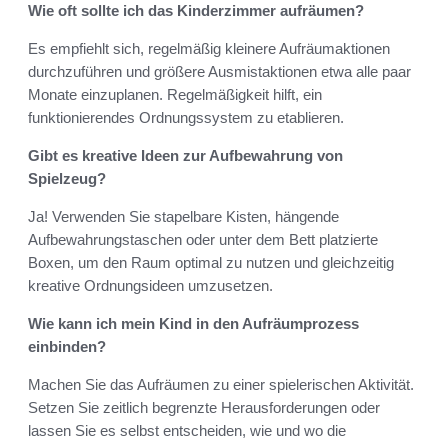
Wie oft sollte ich das Kinderzimmer aufräumen?
Es empfiehlt sich, regelmäßig kleinere Aufräumaktionen
durchzuführen und größere Ausmistaktionen etwa alle paar
Monate einzuplanen. Regelmäßigkeit hilft, ein
funktionierendes Ordnungssystem zu etablieren.
Gibt es kreative Ideen zur Aufbewahrung von
Spielzeug?
Ja! Verwenden Sie stapelbare Kisten, hängende
Aufbewahrungstaschen oder unter dem Bett platzierte
Boxen, um den Raum optimal zu nutzen und gleichzeitig
kreative Ordnungsideen umzusetzen.
Wie kann ich mein Kind in den Aufräumprozess
einbinden?
Machen Sie das Aufräumen zu einer spielerischen Aktivität.
Setzen Sie zeitlich begrenzte Herausforderungen oder
lassen Sie es selbst entscheiden, wie und wo die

——

Each entry, start to finish, goes into your copy exactly; the pictures stay out.

Wie oft sollte ich das Kinderzimmer aufräumen?
Es empfiehlt sich, regelmäßig kleinere Aufräumaktionen
durchzuführen und größere Ausmistaktionen etwa alle paar
Monate einzuplanen. Regelmäßigkeit hilft, ein
funktionierendes Ordnungssystem zu etablieren.
Gibt es kreative Ideen zur Aufbewahrung von
Spielzeug?
Ja! Verwenden Sie stapelbare Kisten, hängende
Aufbewahrungstaschen oder unter dem Bett platzierte
Boxen, um den Raum optimal zu nutzen und gleichzeitig
kreative Ordnungsideen umzusetzen.
Wie kann ich mein Kind in den Aufräumprozess
einbinden?
Machen Sie das Aufräumen zu einer spielerischen Aktivität.
Setzen Sie zeitlich begrenzte Herausforderungen oder
lassen Sie es selbst entscheiden, wie und wo die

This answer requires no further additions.